"BASRA, Iraq (AFP) - The British military will transfer security control of the southern province of Basra to Iraqi forces on Sunday, Iraq's government spokesman Ali al-Dabbagh told reporters on Wednesday. 'The handover of Basra will take place on December 16,' Dabbagh said."
Gosh, that was sudden! But what about MSR Tampa?
Earlier on, in Spetember, IHT reported:
"As British troops pull out of their last base in Basra, some military commanders and civilian government officials in the area are concerned that the transition could leave them and a major supply route to Baghdad [MSR Tampa] at greater risk of attack . . . According to officers at the U.S. 3rd Army forward headquarters in Kuwait, which oversees the vast shipments of supplies flowing north into Iraq, on any given day more than 3,000 vehicles are on the road in convoys hauling food, fuel, ammunition and other equipment."
That could be a problem, no?
Because, the British plan on not only bugging out of Basra but also of getting out of the country entirely by the end of the year, if not sooner.

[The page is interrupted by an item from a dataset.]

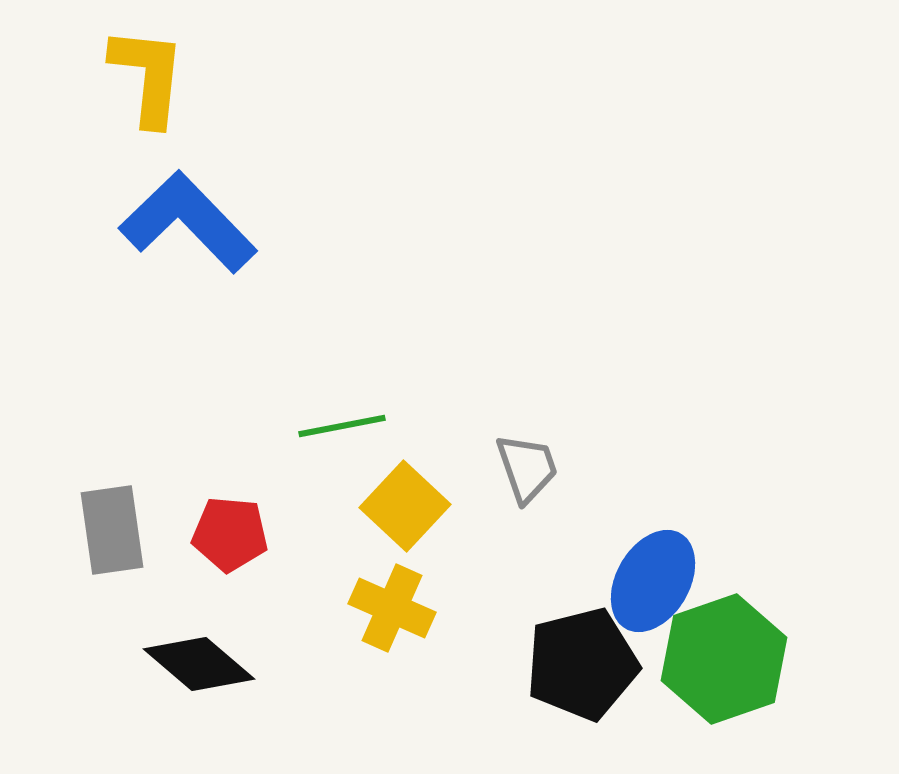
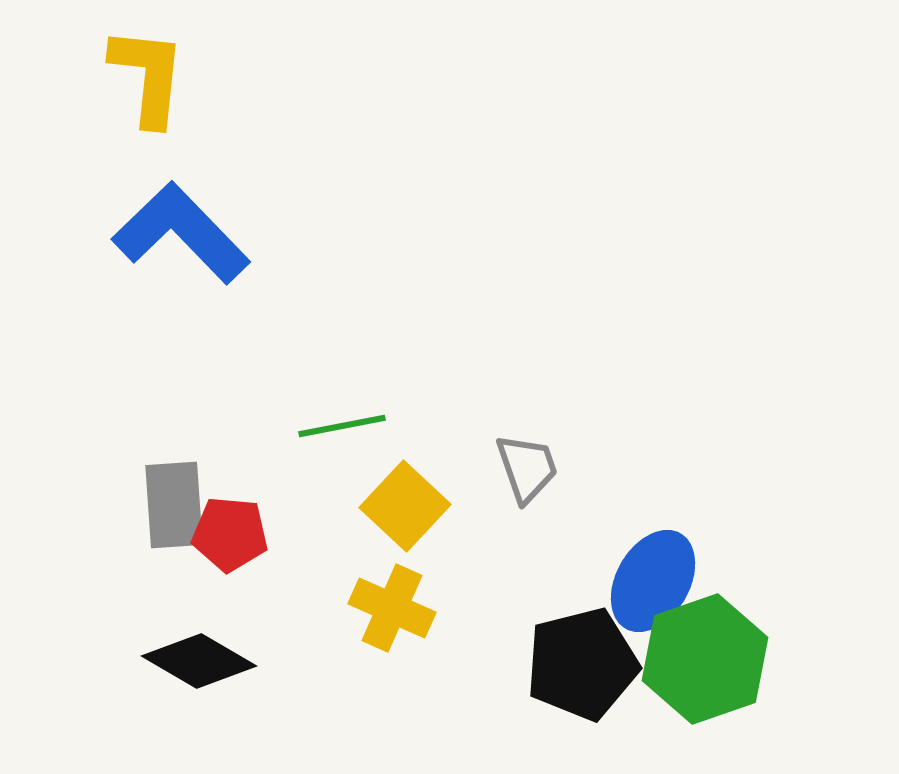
blue L-shape: moved 7 px left, 11 px down
gray rectangle: moved 62 px right, 25 px up; rotated 4 degrees clockwise
green hexagon: moved 19 px left
black diamond: moved 3 px up; rotated 10 degrees counterclockwise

The British say their job is basically done. During his "surprise" visit to British troops in Iraq, UK PM Gordon Brown said: "It's because of all the operations we have done over the past few months that the security situation has not only improved, but he is now recommending a move to provincial Iraqi control within two weeks."
Right. . .
The Journal-Standard reports:
"The police chief of Iraq's southern Basra province acknowledged Thursday that his forces lack the means to maintain security in the region after a British troop withdrawal later this month. . . 'I'm faced with a lot of hardships,' Maj. Gen. Jalil Khalaf, commander of the Basra Police Division, told The Associated Press. 'Frankly speaking, we have rifles, machine-guns and a few armored vehicles, which aren't as advanced as the British weaponry and are insufficient to maintain full control of the province.' So far, in tough situations, he said Iraqi police have had to rely on calling in 'support from Baghdad' or the U.S.-led coalition."
Additionally, Maj-Gen Khalaf told the BBC "There is a terrible repression against women in Basra. . . .They kill women, leave a piece of paper on her or dress her in indecent clothes so as to justify their horrible crimes"
BBC: "Forty-two women were killed between July and September this year, although the number dropped slightly in October, he said."
So, you see, the security situation in Basra is cleary under control.
Good luck with getting any help from the government in Baghdad to curb these abuses against women. Many of al-Maliki's buddies in government think women are getting a little too uppity these days anyway.
And Good luck with geting help from the Americans. U.S. General David Patraeus is also contemplating the improved security situation in his neck of the woods and has plans to begin pulling five combat brigades out of Iraq by the end of the summer. Patraeus seems to think even without the British presence down south things will be fine.
Coalition and Iraqi security forces can get the job done. Naturally, Patraeus said that during his visit to London in September he and his UK counterparts would "talk tasks" and that "among the tasks is the need to continue line-of-communications security, certainly."
Certainly, but what about the situation in Maysan province, the area the Brits turned over to the Iraqi in April? Could this be any indication of what we might have in store for us in the near furture in Basra?
"Four car bombs killed at least 33 people in Iraq on Wednesday, including 28 in the southern city of Amara [the capital of Maysan]. Triple car bombs in Amara killed at least 28 people and wounded another 151, 10 of them children, said Zamil Shia'a al-Oreibi, director general of Amara health department. Amara police Lieutenant Ali Kadhim Hassan said the bombs exploded within minutes of each other, the first going off at 10:30 am (0730 GMT)."
It seems to me both the Brits and us are trying to use this little interlude of relative peace (and I do mean relative) in Iraq as cover to bug out. In the case of Gordon Brown, he figures he doesn't want to take over ownership of the Blair's debacle so he's more than happy to get out. Patraeus has taken ownership of Bush quagmire but he's on the clock. There is no way he doesn't drive the Army into the ground if he keeps the kind of troop levels he's got now past the summer.
Everybody is crossing their fingers and toes hoping things hang on long enough to bow out gracefully. It all looks like wishful thinking to me. Let's see what happens once provincial elections are allowed to go ahead.
But what about MSR Tampa? Our lines of communication are a little precarious right now. We're hoping the Turks keep playing ball in the north and in the south?
Well, Lieutenant Colonel James Hutton, a spokesman for the Multinational Corps-Iraq, says he's noted a "recent drop in both the number and effectiveness of attacks on these convoys." He credits this on "aggressive patrolling" and Muqtada al-Sadr's recent retolling cease-fire which Hutton says might lead to "further reductions of violence in the southern provinces."
That's a pretty thin reed to hold on to: Let's hope Muqtada behaves himself?